The FDA’s new regulations may hasten this trend. Some have contended that the high cost of the new premarket approval process (required for e-cigarettes introduced after February 15, 2007) will force smaller firms and vape shops out of the market (Reuters, 2016).

An e-cigarette market concentrated among larger tobacco companies may pose a very different concern than the more diffused pre-2012 market. Specifically, companies marketing both conventional and electronic cigarettes will internalize the costs and benefits of between-product spillovers in consumer demand, including those resulting from the products’ shared addictive substance (i.e., nicotine). Profit-maximizing behavior could look quite different in this context than for e-cigarette-only firms. To the extent that such spillovers can be encouraged through product positioning or marketing (e.g., advertising a particular brand of conventional cigarettes as the more “adult” version of a corresponding e-cigarette brand), large tobacco companies in the e-cigarette market may have incentives to act in a way that runs counter to public health.

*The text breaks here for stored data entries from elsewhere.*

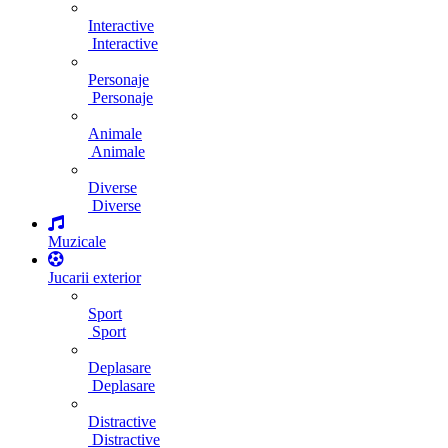
Interactive
Interactive
Personaje
Personaje
Animale
Animale
Diverse
Diverse
Muzicale
Jucarii exterior
Sport
Sport
Deplasare
Deplasare
Distractive
Distractive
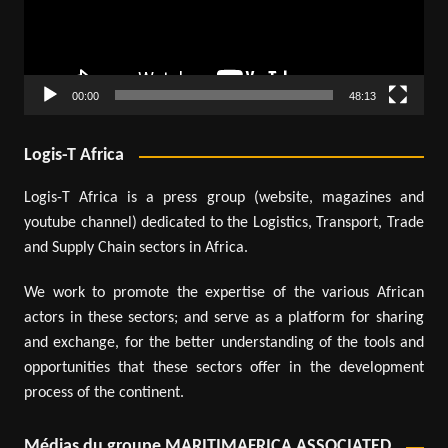
00:00
48:13
Logis-T Africa
Logis-T Africa is a press group (website, magazines and
youtube channel) dedicated to the Logistics, Transport, Trade
and Supply Chain sectors in Africa.
We work to promote the expertise of the various African
actors in these sectors; and serve as a platform for sharing
and exchange, for the better understanding of the tools and
opportunities that these sectors offer in the development
process of the continent.
Médias du groupe MARITIMAFRICA ASSOCIATED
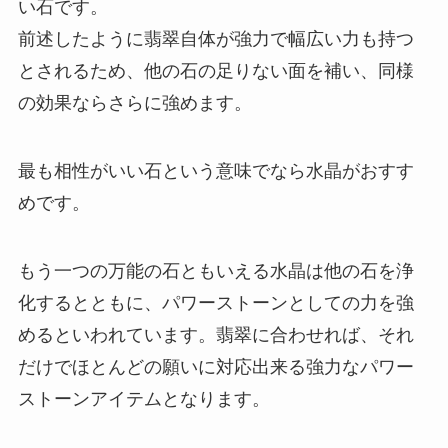
い石です。
前述したように翡翠自体が強力で幅広い力も持つ
とされるため、他の石の足りない面を補い、同様
の効果ならさらに強めます。
最も相性がいい石という意味でなら水晶がおすす
めです。
もう一つの万能の石ともいえる水晶は他の石を浄
化するとともに、パワーストーンとしての力を強
めるといわれています。翡翠に合わせれば、それ
だけでほとんどの願いに対応出来る強力なパワー
ストーンアイテムとなります。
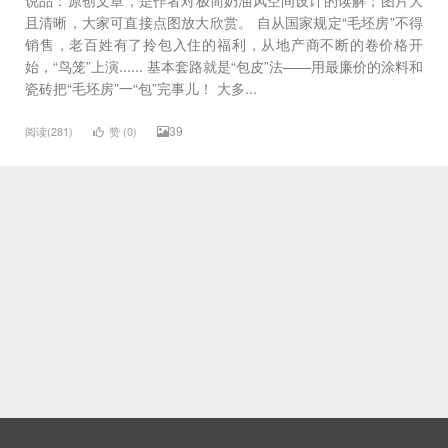
且清晰，大家可直接点图放大欣赏。 自从国家规定“毛坯房”不得
销售，老百姓有了拎包入住的福利，从地产商不断的卷价格开
始，“鸟笼”上演...... 基本套路就是“包皮”法——用最廉价的涂料和
瓷砖把“毛坯房”一“包”完事儿！ 大多...
39
阅读(281)
赞 (
0
)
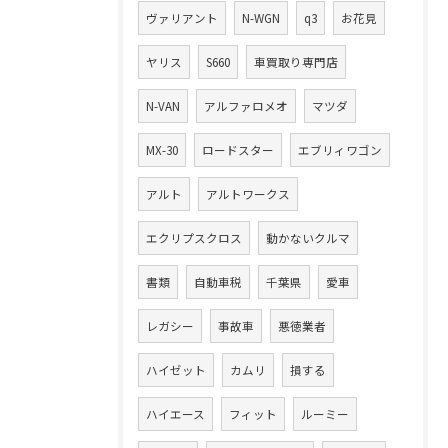
ヴァリアント
N-WGN
q3
お花見
ヤリス
S660
車買取り専門店
N-VAN
アルファロメオ
マツダ
MX-30
ロードスター
エブリィワゴン
アルト
アルトワークス
エクリプスクロス
動かないクルマ
書類
自動車税
千葉県
愛車
レガシー
事故車
悪徳業者
ハイゼット
カムリ
損する
ハイエース
フィット
ルーミー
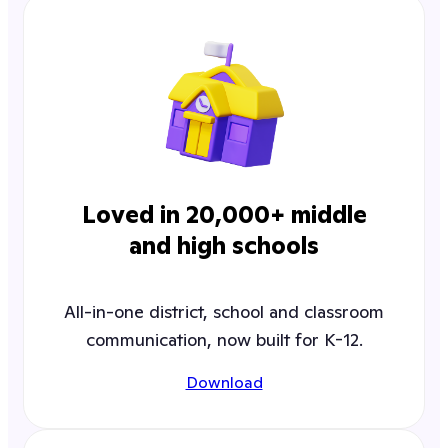
Loved in 20,000+ middle
and high schools
All-in-one district, school and classroom
communication, now built for K-12.
Download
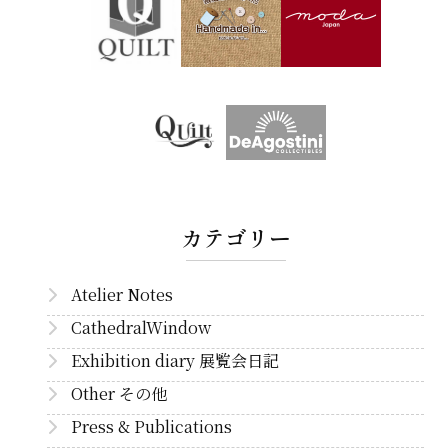
カテゴリー
Atelier Notes
CathedralWindow
Exhibition diary 展覧会日記
Other その他
Press & Publications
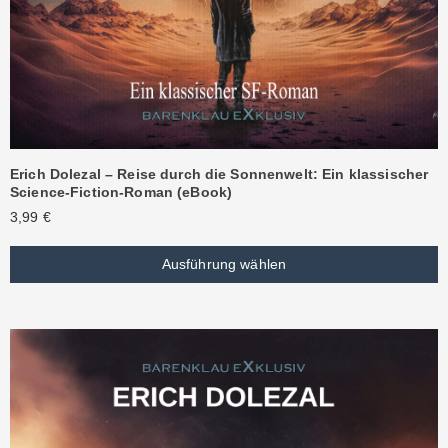
Erich Dolezal – Reise durch die Sonnenwelt: Ein klassischer
Science-Fiction-Roman (eBook)
3,99
€
Ausführung wählen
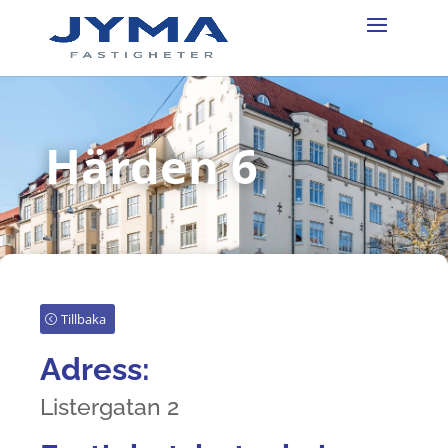
Härden 6
Tillbaka
Adress:
Listergatan 2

On the other hand, to the extent that regulations make e-cigarettes more profitable than conventional cigarettes (e.g., due to the latter product’s high tax rate), the large tobacco companies’ entry into the e-cigarette market could offer a novel opportunity. Policymakers may be able to negotiate more restrictive policies for conventional cigarettes in exchange for more lenient e-cigarette regulations.
If the tobacco and e-cigarette lobbies are willing to support such tradeoffs, the supply side of this market could be an agent to shift consumers away from the riskiest tobacco products.

More work is needed to understand the new regulations’ likely effects on supplier behavior, including how firm-level incentives differ between different types of e-cigarette producers. Concurrently, established findings on consumer behavior may need to be updated as this market’s firms, specific products, and regulations evolve. To the extent that research can guide policymakers towards regulations that bring tobacco companies’ profit maximizing strategies in line with public health interests, work in this arena has the potential to, quite literally, save lives.